Nothing but the lines from the top of the data to the line holding "September 2025" should be printed, word for word and both ends included; leave the pictures out.

:: Provided data ::

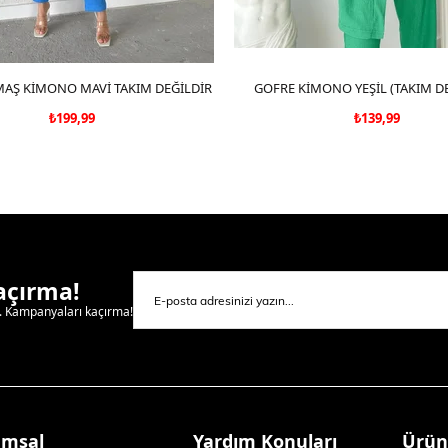
AŞ KİMONO MAVİ TAKIM DEĞİLDİR
SEPETE EKLE
GOFRE KİMONO YEŞİL (TAKIM DE
SEPETE EKLE
₺199,99
₺139,99
Kaçırma!
l. Kampanyaları kaçırma!
umsal
Yardım Konuları
Ürün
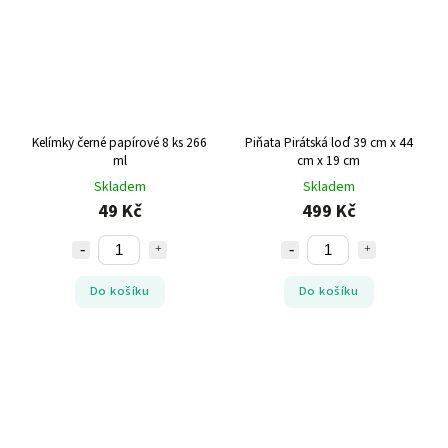
Kelímky černé papírové 8 ks 266
Piňata Pirátská loď 39 cm x 44
ml
cm x 19 cm
Skladem
Skladem
49 Kč
499 Kč
Do košíku
Do košíku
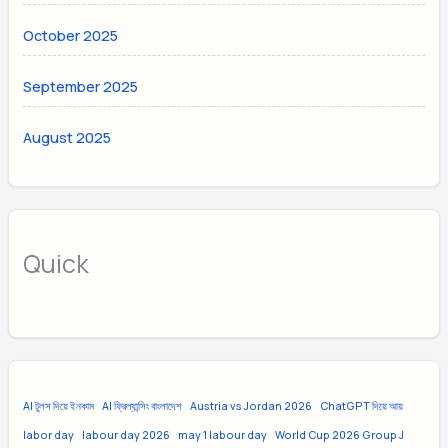
October 2025
September 2025
August 2025
Quick
AI টুলস দিয়ে ইনকাম
AI ফ্রিল্যান্সিং বাংলাদেশ
Austria vs Jordan 2026
ChatGPT দিয়ে আয়
labor day
labour day 2026
may 1 labour day
World Cup 2026 Group J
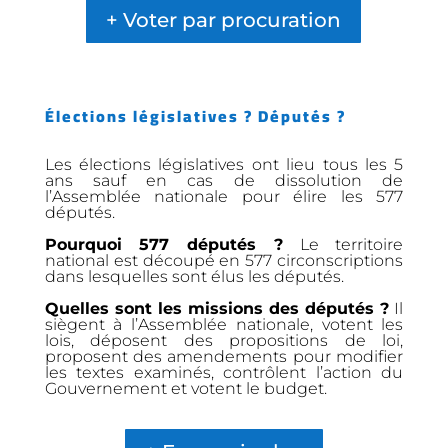
+ Voter par procuration
Élections législatives ? Députés ?
Les élections législatives ont lieu tous les 5
ans sauf en cas de dissolution de
l’Assemblée nationale pour élire les 577
députés.
Pourquoi 577 députés ?
Le territoire
national est découpé en 577 circonscriptions
dans lesquelles sont élus les députés.
Quelles sont les missions des députés ?
Il
siègent à l’Assemblée nationale, votent les
lois, déposent des propositions de loi,
proposent des amendements pour modifier
les textes examinés, contrôlent l’action du
Gouvernement et votent le budget.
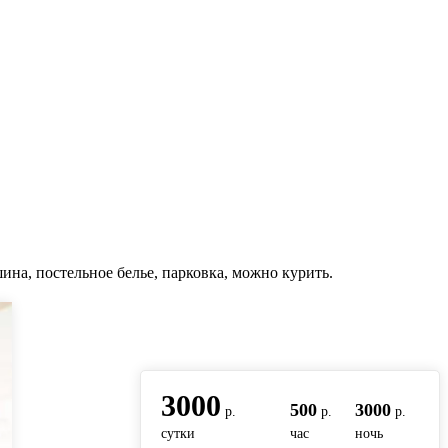
ина, постельное белье, парковка, можно курить.
вернуться на главную
3000
500
3000
р.
р.
р.
сутки
час
ночь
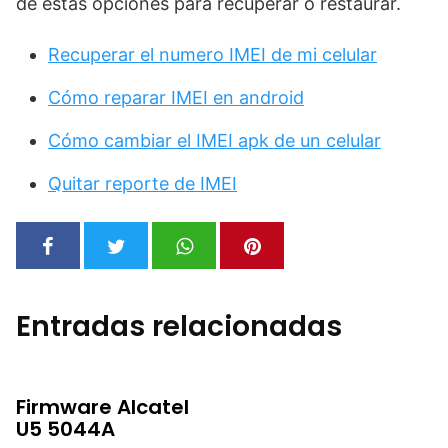
de estas opciones para recuperar o restaurar.
Recuperar el numero IMEI de mi celular
Cómo reparar IMEI en android
Cómo cambiar el IMEI apk de un celular
Quitar reporte de IMEI
Entradas relacionadas
Firmware Alcatel
U5 5044A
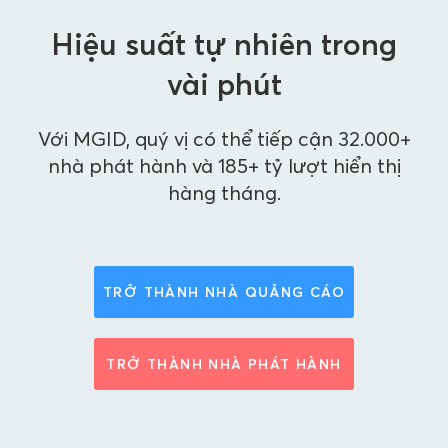
Hiệu suất tự nhiên trong
vài phút
Với MGID, quý vị có thể tiếp cận 32.000+
nhà phát hành và 185+ tỷ lượt hiển thị
hàng tháng.
TRỞ THÀNH NHÀ QUẢNG CÁO
TRỞ THÀNH NHÀ PHÁT HÀNH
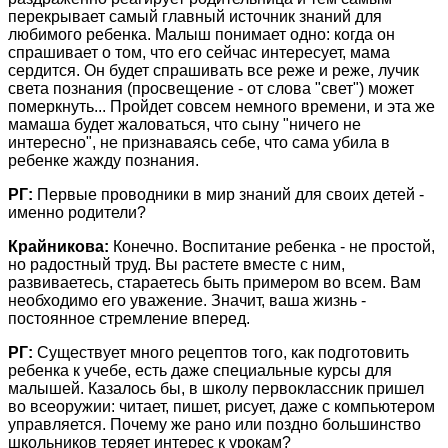
перекрывает самый главный источник знаний для
любимого ребенка. Малыш понимает одно: когда он
спрашивает о том, что его сейчас интересует, мама
сердится. Он будет спрашивать все реже и реже, лучик
света познания (просвещение - от слова "свет") может
померкнуть... Пройдет совсем немного времени, и эта же
мамаша будет жаловаться, что сыну "ничего не
интересно", не признаваясь себе, что сама убила в
ребенке жажду познания.
РГ:
Первые проводники в мир знаний для своих детей -
именно родители?
Крайникова:
Конечно. Воспитание ребенка - не простой,
но радостный труд. Вы растете вместе с ним,
развиваетесь, стараетесь быть примером во всем. Вам
необходимо его уважение. Значит, ваша жизнь -
постоянное стремление вперед.
РГ:
Существует много рецептов того, как подготовить
ребенка к учебе, есть даже специальные курсы для
малышей. Казалось бы, в школу первоклассник пришел
во всеоружии: читает, пишет, рисует, даже с компьютером
управляется. Почему же рано или поздно большинство
школьников теряет интерес к урокам?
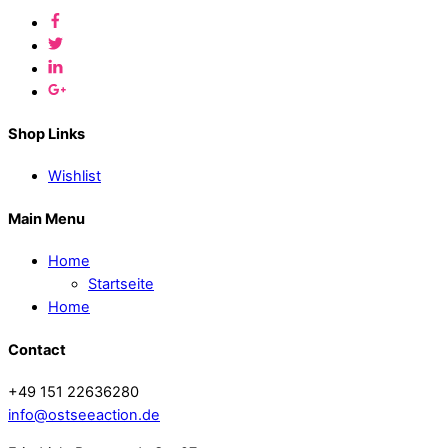
Shop Links
Wishlist
Main Menu
Home
Startseite
Home
Contact
+49 151 22636280
info@ostseeaction.de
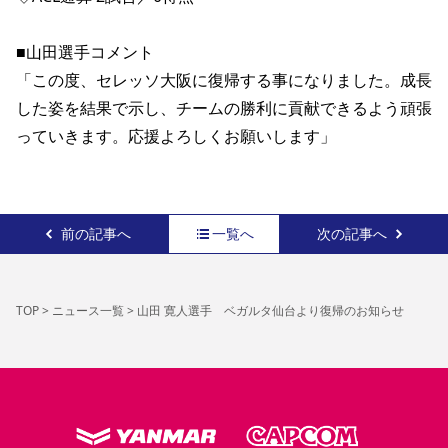
■山田選手コメント
「この度、セレッソ大阪に復帰する事になりました。成長
した姿を結果で示し、チームの勝利に貢献できるよう頑張
っていきます。応援よろしくお願いします」 
前の記事へ
一覧へ
次の記事へ
TOP
>
ニュース一覧
>
山田 寛人選手 ベガルタ仙台より復帰のお知らせ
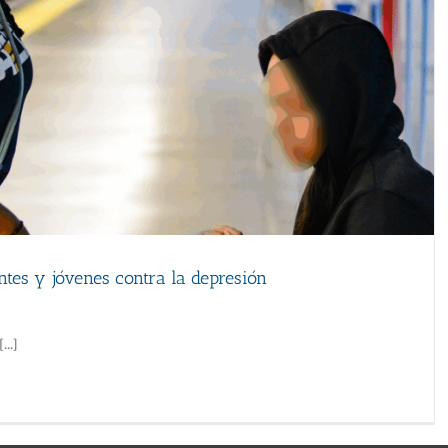
ntes y jóvenes contra la depresión
..]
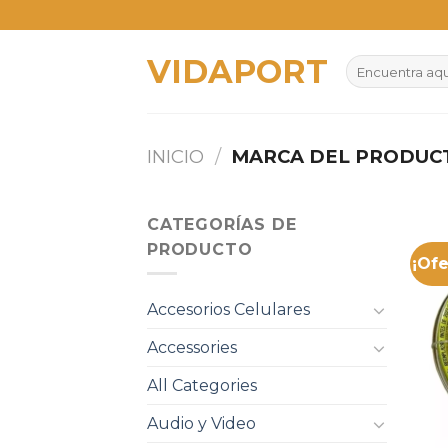
Skip
to
VIDAPORT
content
Buscar
por:
INICIO
/
MARCA DEL PRODU
CATEGORÍAS DE
PRODUCTO
¡Ofe
Accesorios Celulares
Accessories
All Categories
Audio y Video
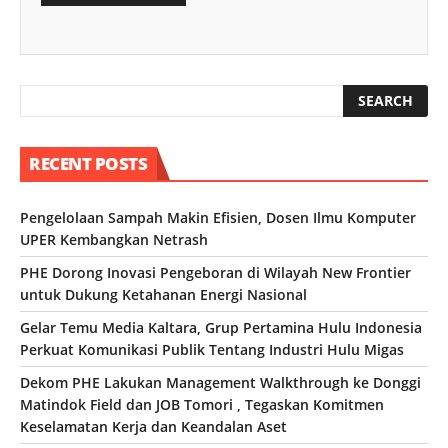
RECENT POSTS
Pengelolaan Sampah Makin Efisien, Dosen Ilmu Komputer
UPER Kembangkan Netrash
PHE Dorong Inovasi Pengeboran di Wilayah New Frontier
untuk Dukung Ketahanan Energi Nasional
Gelar Temu Media Kaltara, Grup Pertamina Hulu Indonesia
Perkuat Komunikasi Publik Tentang Industri Hulu Migas
Dekom PHE Lakukan Management Walkthrough ke Donggi
Matindok Field dan JOB Tomori , Tegaskan Komitmen
Keselamatan Kerja dan Keandalan Aset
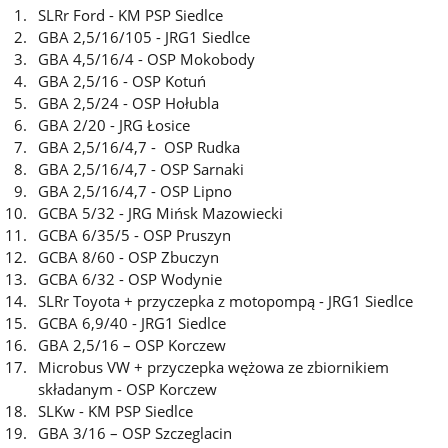
SLRr Ford - KM PSP Siedlce
GBA 2,5/16/105 - JRG1 Siedlce
GBA 4,5/16/4 - OSP Mokobody
GBA 2,5/16 - OSP Kotuń
GBA 2,5/24 - OSP Hołubla
GBA 2/20 - JRG Łosice
GBA 2,5/16/4,7 - OSP Rudka
GBA 2,5/16/4,7 - OSP Sarnaki
GBA 2,5/16/4,7 - OSP Lipno
GCBA 5/32 - JRG Mińsk Mazowiecki
GCBA 6/35/5 - OSP Pruszyn
GCBA 8/60 - OSP Zbuczyn
GCBA 6/32 - OSP Wodynie
SLRr Toyota + przyczepka z motopompą - JRG1 Siedlce
GCBA 6,9/40 - JRG1 Siedlce
GBA 2,5/16 – OSP Korczew
Microbus VW + przyczepka wężowa ze zbiornikiem
składanym - OSP Korczew
SLKw - KM PSP Siedlce
GBA 3/16 – OSP Szczeglacin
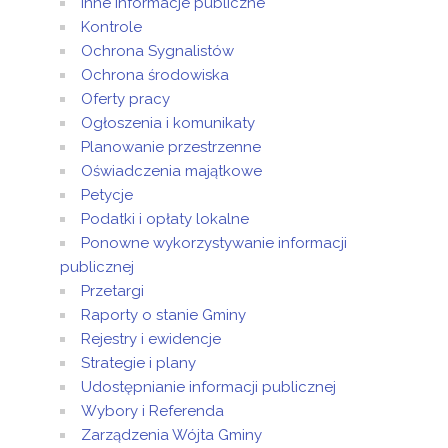
Inne informacje publiczne
został
poniedziałek,
Sandra
Kontrole
zmieniony.
13 maj 2024
Sztor
Ochrona Sygnalistów
11:38
Ochrona środowiska
Artykuł
piątek, 22
Oferty pracy
został
maj 2026
Łukasz
Ogłoszenia i komunikaty
zmieniony.
12:48
Woźniak
Planowanie przestrzenne
Artykuł
piątek, 22
Oświadczenia majątkowe
został
maj 2026
Łukasz
Petycje
zmieniony.
12:48
Woźniak
Podatki i opłaty lokalne
Ponowne wykorzystywanie informacji
Artykuł
publicznej
został
poniedziałek,
Łukasz
Przetargi
zmieniony.
08 czerwiec
Woźniak
2026 12:53
Raporty o stanie Gminy
Rejestry i ewidencje
Strategie i plany
Udostępnianie informacji publicznej
Wybory i Referenda
Zarządzenia Wójta Gminy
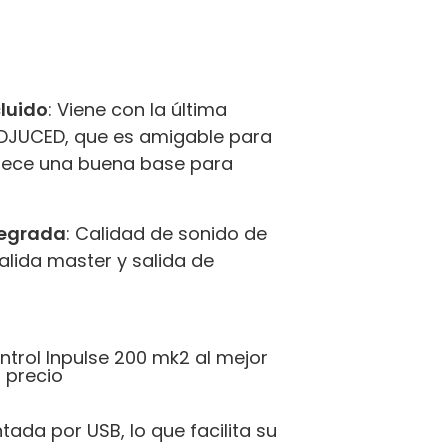
luido
: Viene con la última
 DJUCED, que es amigable para
ofrece una buena base para
tegrada
: Calidad de sonido de
salida master y salida de
ntada por USB, lo que facilita su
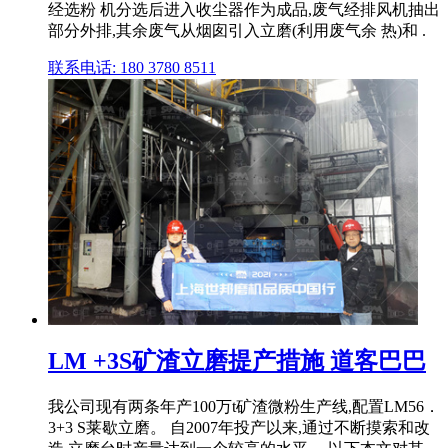
经选粉 机分选后进入收尘器作为成品,废气经排风机抽出
部分外排,其余废气从烟囱引入立磨(利用废气余 热)和 .
联系电话: 180 3780 8511
LM +3S矿渣立磨提产措施 道客巴巴
我公司现有两条年产100万t矿渣微粉生产线,配置LM56．
3+3 S莱歇立磨。 自2007年投产以来,通过不断摸索和改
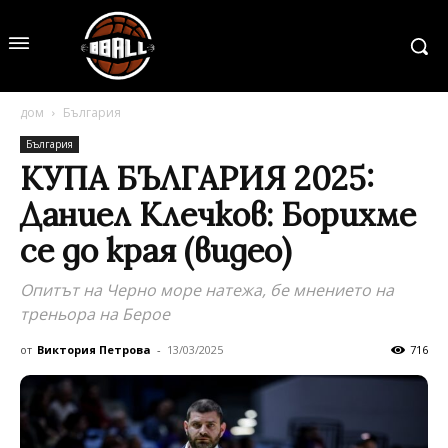
дом
България
България
КУПА БЪЛГАРИЯ 2025:
Даниел Клечков: Борихме
се до края (видео)
Опитът на Черно море натежа, бе мнението на
треньора на Берое
от
Виктория Петрова
-
13/03/2025
716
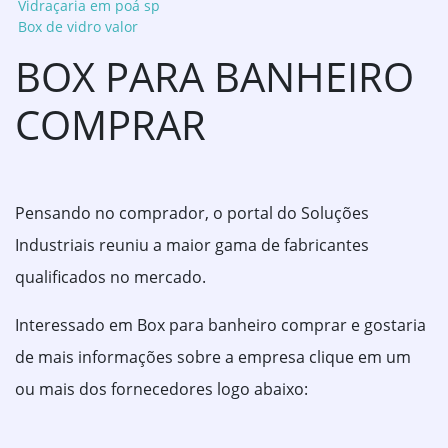
Vidraçaria em poá sp
Box de vidro valor
BOX PARA BANHEIRO
COMPRAR
Pensando no comprador, o portal do Soluções
Industriais reuniu a maior gama de fabricantes
qualificados no mercado.
Interessado em Box para banheiro comprar e gostaria
de mais informações sobre a empresa clique em um
ou mais dos fornecedores logo abaixo:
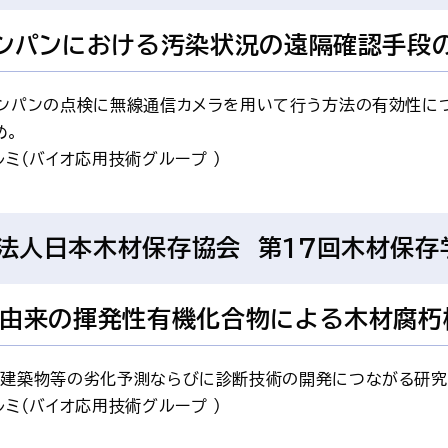
ンパンにおける汚染状況の遠隔確認手段
レンパンの点検に無線通信カメラを用いて行う方法の有効性に
め。
ルミ（バイオ応用技術グループ ）
法人日本木材保存協会 第17回木材保存
由来の揮発性有機化合物による木材腐朽
造建築物等の劣化予測ならびに診断技術の開発につながる研究
ルミ（バイオ応用技術グループ ）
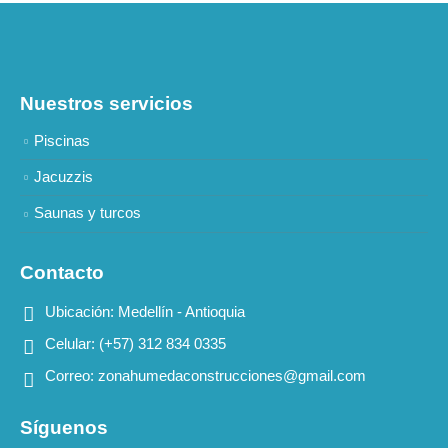
Nuestros servicios
Piscinas
Jacuzzis
Saunas y turcos
Contacto
Ubicación:
Medellín - Antioquia
Celular:
(+57) 312 834 0335
Correo:
zonahumedaconstrucciones@gmail.com
Síguenos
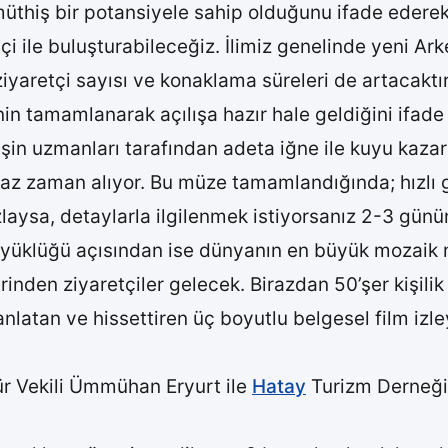
müthiş bir potansiyele sahip olduğunu ifade edere
çi ile buluşturabileceğiz. İlimiz genelinde yeni Ar
 ziyaretçi sayısı ve konaklama süreleri de artacaktır
in tamamlanarak açılışa hazır hale geldiğini ifade 
işin uzmanları tarafından adeta iğne ile kuyu kazar
biraz zaman alıyor. Bu müze tamamlandığında; hızlı
azlaysa, detaylarla ilgilenmek istiyorsanız 2-3 gün
üyüklüğü açısından ise dünyanın en büyük mozaik
rinden ziyaretçiler gelecek. Birazdan 50’şer kişili
latan ve hissettiren üç boyutlu belgesel film izle
dür Vekili Ümmühan Eryurt ile
Hatay
Turizm Derneği 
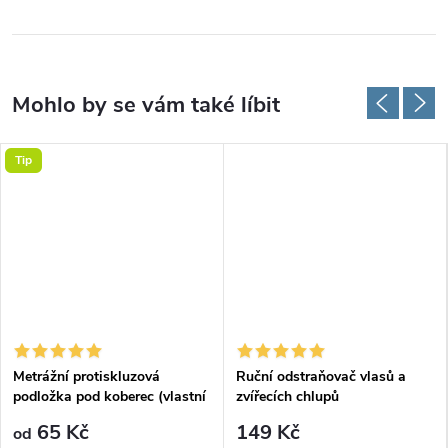
Tip
Metrážní protiskluzová
Ruční odstraňovač vlasů a
podložka pod koberec (vlastní
zvířecích chlupů
rozměr)
65 Kč
149 Kč
od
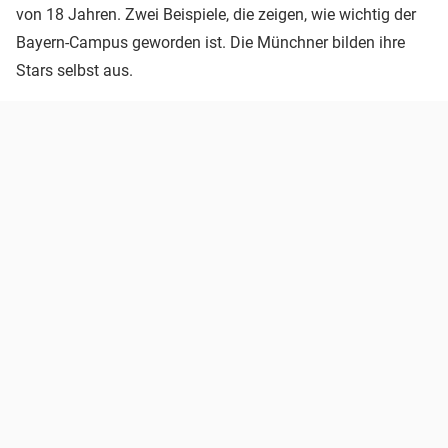
von 18 Jahren. Zwei Beispiele, die zeigen, wie wichtig der
Bayern-Campus geworden ist. Die Münchner bilden ihre
Stars selbst aus.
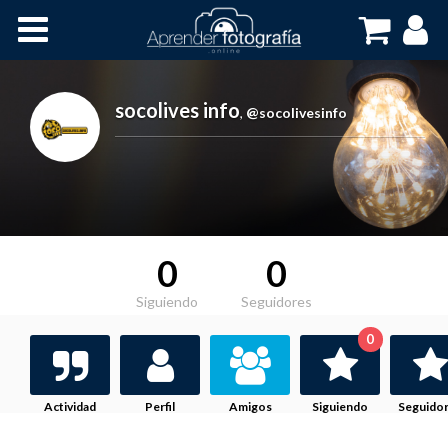
Inicio
Cursos OnLine
socolives info
,
@socolivesinfo
0
0
Siguiendo
Seguidores
0
Actividad
Perfil
Amigos
Siguiendo
Seguido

:::

* [Solution]:
AŞ KİMONO MAVİ TAKIM DEĞİLDİR
SEPETE EKLE
GOFRE KİMONO YEŞİL (TAKIM DE
SEPETE EKLE
₺199,99
₺139,99
Kaçırma!
l. Kampanyaları kaçırma!
umsal
Yardım Konuları
Ürün
Kelímky černé papírové 8 ks 266
Piňata Pirátská loď 39 cm x 44
ml
cm x 19 cm
Skladem
Skladem
49 Kč
499 Kč
Do košíku
Do košíku
October 2025
September 2025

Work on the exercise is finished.